Implement progressive merging via epoch-based propagation with union-find by claude[bot] · Pull Request #29 · resolveworks/worldgraph

claude · 2026-03-27T15:13:11Z

Summary

Implement epoch-based progressive merging as described in docs/progressive_merging.md
High-confidence entity merges are committed during propagation (not just post-processing), enriching neighborhoods for subsequent iterations
All 57 original tests pass at every commit; 2 new tests added (59 total)

Closes #25

Implementation

Each commit is a standalone step where all existing tests pass:

Move negative dampening outside inner propagation loop — pure behavior-preserving refactor making the inner loop a clean monotone fixpoint
Extract propagate_positive() and apply_negative() — split into standalone functions, same API and behavior
Add epoch loop with union-find merging — wraps propagate + dampen cycle in an outer epoch loop. Key design decisions:
- Adjacency lists deduplicated per epoch to prevent inflated evidence from merged entities
- Name-only seed (not carried-forward confidence) used for negative evidence to prevent circular reinforcement across epochs
- Best confidence across all epochs preserved per pair, ensuring progressive merging never worsens scores
- Default parameters (merge_threshold=0.9, max_epochs=5) reproduce previous behavior
Enriched-neighborhood test (Layer 2) — three articles where A+B merge in epoch 1, then C benefits from the enriched A+B neighborhood (confidence improves from ~0.57 to ~0.78)
Cascading false merge test (Layer 3) — two unrelated clusters with isomorphic structure stay separate even with progressive merging enabled
CLI exposure — --merge-threshold and --max-epochs options added to worldgraph match

Test plan

All 57 original tests pass at every step
New L2 test demonstrates enriched-neighborhood benefit (higher confidence with max_epochs>1 vs max_epochs=1)
New L3 test verifies no cascading false merges across unrelated clusters
match_graphs() API backward-compatible (new params have defaults reproducing current behavior)
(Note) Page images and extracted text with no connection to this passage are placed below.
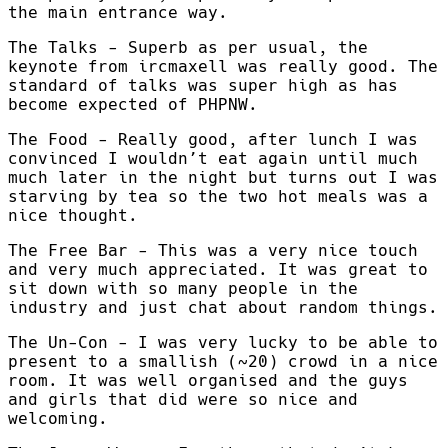
the main entrance way.
The Talks - Superb as per usual, the
keynote from ircmaxell was really good. The
standard of talks was super high as has
become expected of PHPNW.
The Food - Really good, after lunch I was
convinced I wouldn’t eat again until much
much later in the night but turns out I was
starving by tea so the two hot meals was a
nice thought.
The Free Bar - This was a very nice touch
and very much appreciated. It was great to
sit down with so many people in the
industry and just chat about random things.
The Un-Con - I was very lucky to be able to
present to a smallish (~20) crowd in a nice
room. It was well organised and the guys
and girls that did were so nice and
welcoming.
🤖 Generated with Claude Code

The negative factor reads from name_seed (fixed) and doesn't depend on anything that changes within the positive fixpoint loop. Moving it to a single post-convergence pass makes the inner loop a clean monotone fixpoint and prepares for epoch-based progressive merging. Co-Authored-By: Claude Opus 4.6 <noreply@anthropic.com>

Split the positive fixpoint loop and negative dampening pass into standalone functions. propagate_similarity() now calls these in sequence — same API, same behavior. This separation enables the epoch loop in the next step. Co-Authored-By: Claude Opus 4.6 <noreply@anthropic.com>

Wrap the propagate + dampen cycle in an outer epoch loop. High-confidence merges (>= merge_threshold, default 0.9) are committed between epochs via union-find. Merged entities' neighborhoods are unioned for subsequent epochs, allowing evidence from transitively-matched entities to compound. Key design decisions: - Adjacency lists are deduplicated per epoch to prevent inflated evidence from merged entities having multiple copies of structurally identical edges - Name-only seed (not carried-forward confidence) is used for negative evidence to prevent circular reinforcement across epochs - Best confidence across all epochs is preserved per pair, ensuring progressive merging never worsens scores vs single-epoch behavior - With default parameters, existing behavior is preserved Co-Authored-By: Claude Opus 4.6 <noreply@anthropic.com>

Three articles where A+B merge in epoch 1 (identical names + strong structural overlap). Article C's "Meridian Tech Corp" has moderate name similarity and neighbors split between A-unique (Austin) and B-unique (Volta Systems). Without progressive merging, C sees only pairwise evidence. With progressive merging, the enriched A+B neighborhood provides additional structural paths, producing measurably higher confidence. Co-Authored-By: Claude Opus 4.6 <noreply@anthropic.com>

…rges Two unrelated clusters with isomorphic structure (NovaTech/DataVault vs Quantum Labs/ClearSky) stay separate even with progressive merging enabled. Within-cluster merges work correctly while cross-cluster isolation is maintained. Co-Authored-By: Claude Opus 4.6 <noreply@anthropic.com>

Add --merge-threshold and --max-epochs options to the match CLI command, passing them through run_matching to the propagation pipeline. Co-Authored-By: Claude Opus 4.6 <noreply@anthropic.com>

claude

Requesting changes (can't use --request-changes on own PR)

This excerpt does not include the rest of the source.